**Task brief**: Without including any pictures, write out the data below exactly.

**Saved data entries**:
---

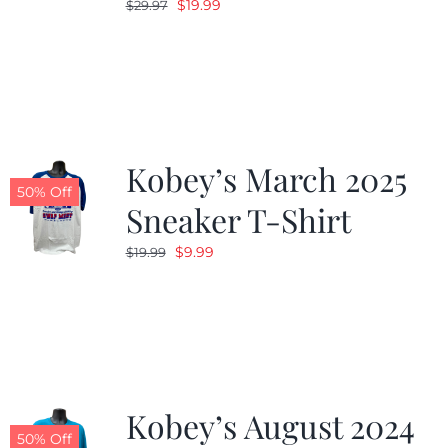
Original
Current
$
19.99
$
29.97
price
price
was:
is:
$29.97.
$19.99.
Kobey’s March 2025
50% Off
Sneaker T-Shirt
Original
Current
$
9.99
$
19.99
price
price
was:
is:
$19.99.
$9.99.
Kobey’s August 2024
50% Off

---

**Response**:
Original
Current
$
19.99
$
29.97
price
price
was:
is:
$29.97.
$19.99.
Kobey’s March 2025
50% Off
Sneaker T-Shirt
Original
Current
$
9.99
$
19.99
price
price
was:
is:
$19.99.
$9.99.
Kobey’s August 2024
50% Off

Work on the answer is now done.